* DATA FOR PROCESSING:
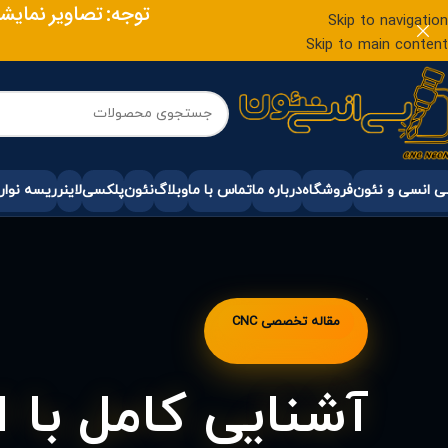
توجه: تصاویر نمایشی
Skip to navigation
Skip to main content
 انسی و نئون
فروشگاه
درباره ما
تماس با ما
وبلاگ
نئون
پلکسی
لاینر
ریسه نوار
مقاله تخصصی CNC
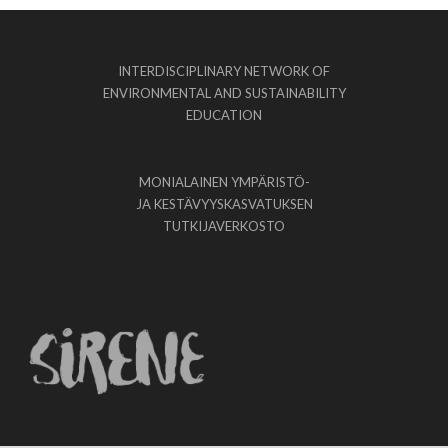
INTERDISCIPLINARY NETWORK OF
ENVIRONMENTAL AND SUSTAINABILITY
EDUCATION
MONIALAINEN YMPÄRISTÖ-
JA KESTÄVYYSKASVATUKSEN
TUTKIJAVERKOSTO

* ACTIVITY: Exactly the lines from the one with "Skip to navigation" to the last line of the listing are wanted, both ends included and pictures excluded.

* TASK OUTPUT:
Skip to navigation
Skip to main content
 انسی و نئون
فروشگاه
درباره ما
تماس با ما
وبلاگ
نئون
پلکسی
لاینر
ریسه نوار
مقاله تخصصی CNC
INTERDISCIPLINARY NETWORK OF
ENVIRONMENTAL AND SUSTAINABILITY
EDUCATION
MONIALAINEN YMPÄRISTÖ-
JA KESTÄVYYSKASVATUKSEN
TUTKIJAVERKOSTO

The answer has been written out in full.